The area of Hungary is just 93.000 m2 which makes it easy to tour: you can cross it in just a few hours. Despite its small size, Hungary boasts a colourful display of diverse sceneries: the landscape is crisscrossed by foothills, lakes and rivers.
Its capital is Budapest, divided by the River Danube: the serene, green hills of Buda on one side, and the flat, but vibrant cityscape of Pest on the other. Budapest is one of the most popular cities of Europe, and one of its top tourist destinations.
The second biggest city of the country, Debrecen, has been trending more and more in the past years due to its very own airport. Rural Hungary boasts many pleasant towns and a myriad of tiny villages which evoke the traditional culture of the country.
Hungary can be divided into 6 geographic regions:
- The Little Hungarian Plain
- The Transdanubian Mountains
- The Transdanubian Hills
- The North Hungarian Mountains
- The Great Hungarian Plain
As far as its economy, Western Transdanubia is the most advanced territory of the country. Sopron and Kőszeg are the most well-known historic cities of the border region of Alpokalja.
The Small Hungarian Plain is bounded by the watercourses of the Danube and Rába rivers, its centre is the historic baroque town of Győr.
The region of the Balaton Uplands among the Transdanubian Hills is famous for its vineyards, natural beauty and rural charm. Vines have been cultivated and wine has been made around the lake since Roman times.
The most popular and frequently visited part of the country is its central region, with the capital, Budapest.
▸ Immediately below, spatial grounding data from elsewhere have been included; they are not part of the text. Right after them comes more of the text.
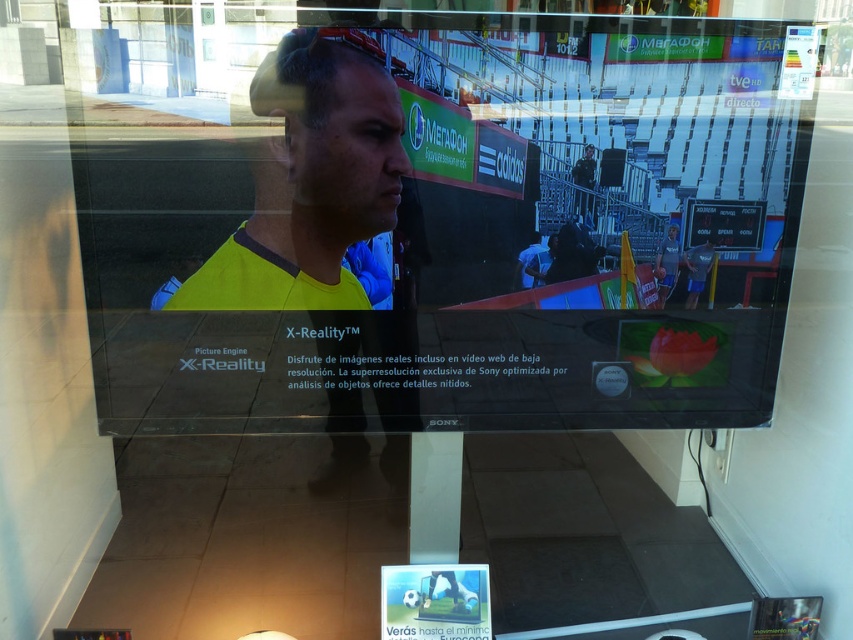 Does matte black tv at center have a larger size compared to yellow matte shirt at center?

Indeed, matte black tv at center has a larger size compared to yellow matte shirt at center.

Who is shorter, matte black tv at center or yellow matte shirt at center?

yellow matte shirt at center

Locate an element on the screen. This screenshot has width=853, height=640. matte black tv at center is located at coordinates (457, 234).

The width and height of the screenshot is (853, 640). I want to click on matte black tv at center, so click(457, 234).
Northern Hungary boasts many historically famous towns and fortresses, but is also renowned for the special species of grape used in making the world-famous wines of Tokaj and Eger.
Last but not least, the most traditional and unspoilt region of the country is the Great Hungarian Plain, where traditional lifestyles such as agriculture and livestock breeding remain to be the part of everyday life. This region takes up more than half of the country’s overall area. If you’re in Hortobágy, near Debrecen, you can observe the wonders of grassland fauna: flocks of sheep, herds of grey cattle and studs.
The horizon of the country is quite flat: most of its territory is below 200 metres (656 feet) below sea level. The highest point of Hungary is the Kékes mountain (1014 metres/3327 feet) which lies in the Mátra range; it offers hiking trails in the summer and ski slopes in the winter. It has two major rivers, the Danube and the Tisza, both suitable for sailing and shipping. Its many minor rivers and lakes offer an exciting, yet original location for watersports and boating.
Hungary is a landlocked country, however, its renowned Lake Balaton is the largest lake in Central Europe and its often referred to as the “Hungarian Sea”. Lake Balaton is an ideal vacation spot all year-round, visited by bathers in the summer and winter sports enthusiasts in the winter.
Hungary is one of the 26 countries that comprise the Schengen Area, where citizens of the member states can travel around freely and unrestricted, without border control.